Pearl is a hard, white, shining body, usually roundish, found in a testaceous fish, resembling an oyster; and, although an animal production, it is usually ranked among the number of gems or precious stones. The fish wherein the pearls are found is three times the size of the common oysters ; and is called by naturalists, Mytilus mar-garitiferus or pearl muscle. Each muscle commonly yields ten or twelve pearls, though an hundred and fifty, it is pretended, have been seen in the same fish. Some among them are much larger than others and ripen faster. The most perfect drop first, the rest remaining at the bottom of the shell. Some grow so big as to hinder the oyster from shutting, in which case the fish rots and dies. The formation of pearls has embarrassed both ancient and modern naturalists. Pliny Supposes them formed of the dew. "The fish," says he, "rises every morning to the surface of the water, and there opens its shell to imbibe the dew of the heavens, as some liquors are converted into crystals in the earth; or as the juice of flowers into honey and wax in the body of the bee, so the dew, like a liquid pearl, insinuating into the body of the fish, fixes its salts, and there assumes the colour, hardness, and form of pearl." But this, how plausible soever, is false; for the pearl muscles adhere to the bottom of the sea, and nobody ever yet saw any of them appear on the surface of the water. Some think pearls to be the eggs of the fishes they are found in; but neither does this agree with the phenomena; for pearls are found throughout the whole sub-stanceof the oyster - in the head, the coat that covers it, the circular muscles that terminate it, the stomach, and other parts. M. Reaumur observes that pearls are formed like other stones in animals, as those in the bladder, kidneys, etc. ; that they are apparently the effects of a disease in the fish; that they are formed of a juice extravasated out of some broken vessels, and detrined and fixed in the membranes. The shells of sea fishes, as well as those of snails, etc, are formed of a glutinous, calcareous matter, oozing out of the body of the animal; and it is no wonder that an animal which has vessels wherein circulates a sufficient quantity of matter (albumen and carbonate of lime) to build, thicken, and extend a shell, shall have enough to form stones, if this matter should happen to overflow and burst forth into any cavity of the body, or among the membranes.
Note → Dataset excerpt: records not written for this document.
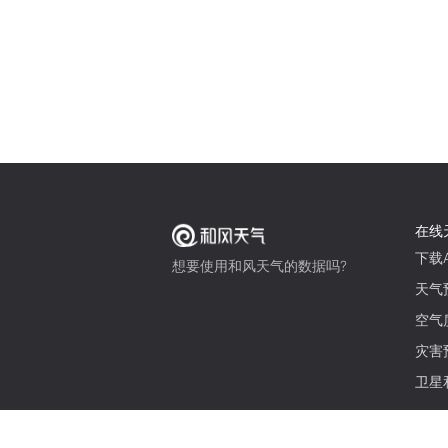
在线
下载A
想要使用和风天气的数据吗?
天气
空气
灾害
卫星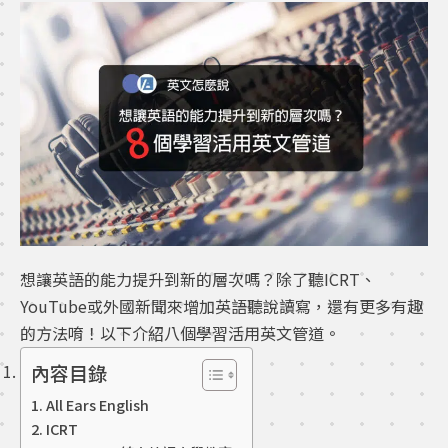
想讓英語的能力提升到新的層次嗎？除了聽ICRT、
YouTube或外國新聞來增加英語聽說讀寫，還有更多有趣
的方法唷！以下介紹八個學習活用英文管道。
內容目錄
All Ears English
ICRT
Pearls are caught, in the seas of the East Indies - on the coast of Persia, near Ormuz - about Cape Comorin, and on the coast of the Island of Ceylon. They are caught also in the American Seas, and in some parts of Europe - as on the coast of Scotland, and in a river of Bavaria. At the commencement of the season, which is in March and April, and again in August and September, there appear frequently two hundred and fifty barks on the pearl banks : in the larger are two divers, in the smaller, one. Each bark puts off from shore before sunrise, by a land breeze which never fails, and returns again by a sea breeze which succeeds at noon. As soon as the barks are arrived at the place where the fish lie, and have cast anchor, each diver binds a stone under his body, which is to serve him as ballast, and prevent his being driven away by the motion of the waters, and also to enable him to walk more steadily among the waves; besides this, they tie another heavy stone to one foot, in order to sink them to the bottom of the sea; and as the oysters adhere strongly to the rocks, they arm their fingers with leathern gloves, or take an iron rake to displace them with Lastly, each diver carries with him a large net, tied to his neck by a long cord, the other end of which is fastened to the side of the bark. The net or sack is intended to hold the oysters he may collect, and the cord is to pull him up by when his bag is full, or when he wants air. Thus equipped, he precipitates himself sometimes above sixty feet underwater. As soon as he arrives at the bottom he begins to tear the oysters from the rock, and thrust them into his budget. At whatever depth the divers are, the light is sufficient for them to see what passes around them, and sometimes, to their great consternation, they behold monstrous fishes, from whose jaws they can escape only by muddying the water, and concealing themselves by that means; although the artifice will not always save them from falling a prey to their formidable enemies.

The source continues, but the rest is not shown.